§ ACTIVITY:
Every line of the entries below that mentions "трека" is to be copied out.

[Dataset entries]
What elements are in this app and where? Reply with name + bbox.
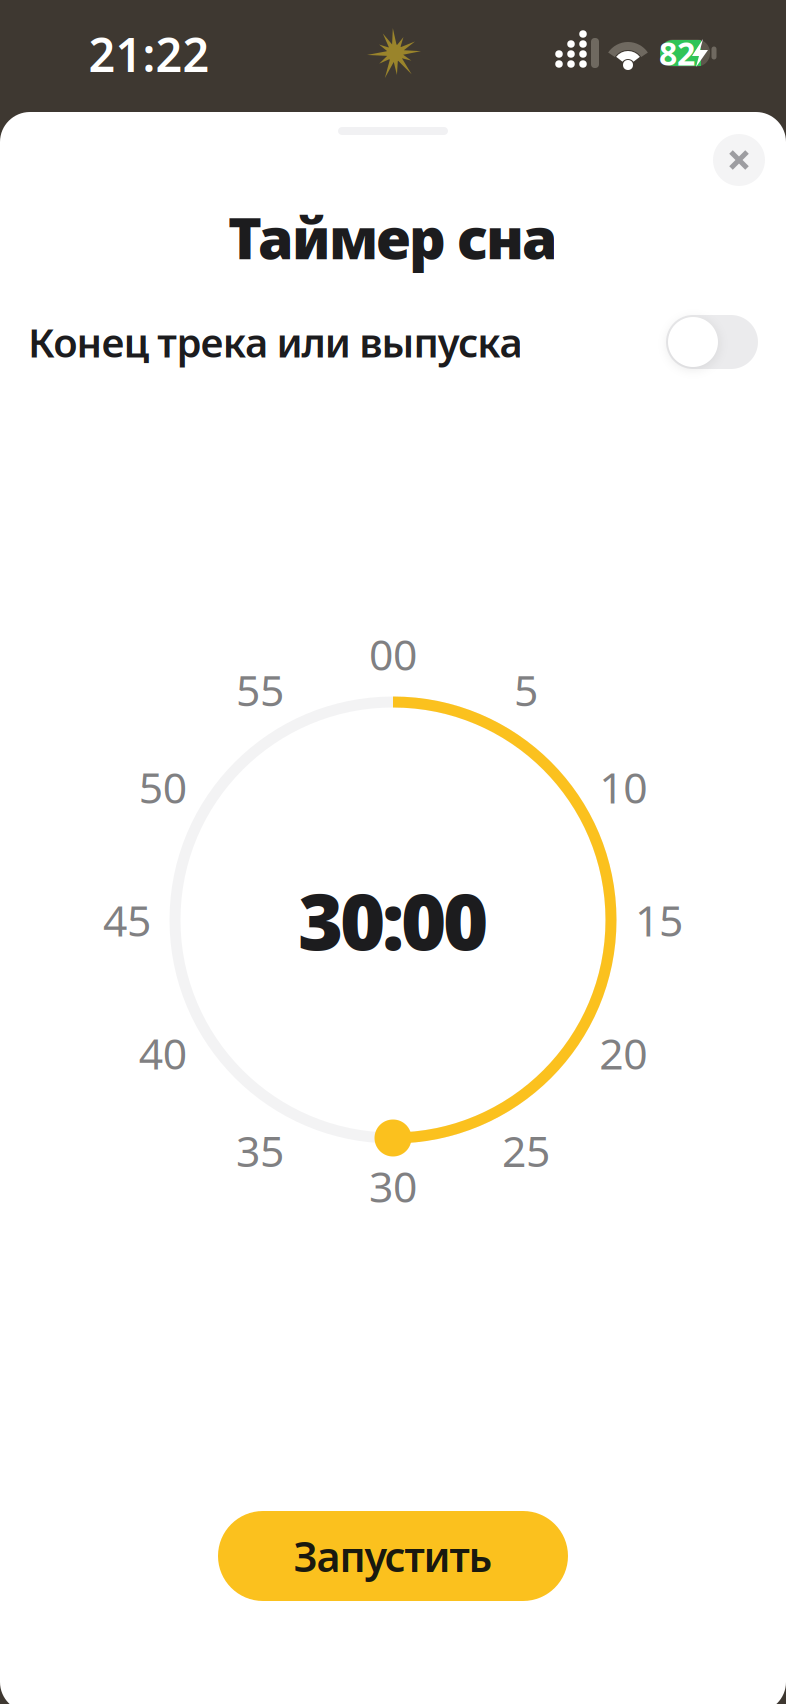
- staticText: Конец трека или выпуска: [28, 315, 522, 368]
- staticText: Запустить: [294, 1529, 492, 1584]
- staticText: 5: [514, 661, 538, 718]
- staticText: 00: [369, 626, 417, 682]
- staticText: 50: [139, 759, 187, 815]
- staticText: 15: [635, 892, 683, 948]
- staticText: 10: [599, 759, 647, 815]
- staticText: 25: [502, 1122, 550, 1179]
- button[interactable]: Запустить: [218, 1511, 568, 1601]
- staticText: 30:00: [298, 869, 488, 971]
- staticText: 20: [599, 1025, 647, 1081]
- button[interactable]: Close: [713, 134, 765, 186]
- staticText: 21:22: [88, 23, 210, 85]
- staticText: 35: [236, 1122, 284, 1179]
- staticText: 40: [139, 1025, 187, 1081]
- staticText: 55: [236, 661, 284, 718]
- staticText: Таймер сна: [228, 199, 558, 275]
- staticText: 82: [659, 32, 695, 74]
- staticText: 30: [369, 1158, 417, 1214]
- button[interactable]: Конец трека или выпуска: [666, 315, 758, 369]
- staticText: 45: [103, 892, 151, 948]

§ ANSWER AREA:
- staticText: Конец трека или выпуска: [28, 315, 522, 368]
- button[interactable]: Конец трека или выпуска: [666, 315, 758, 369]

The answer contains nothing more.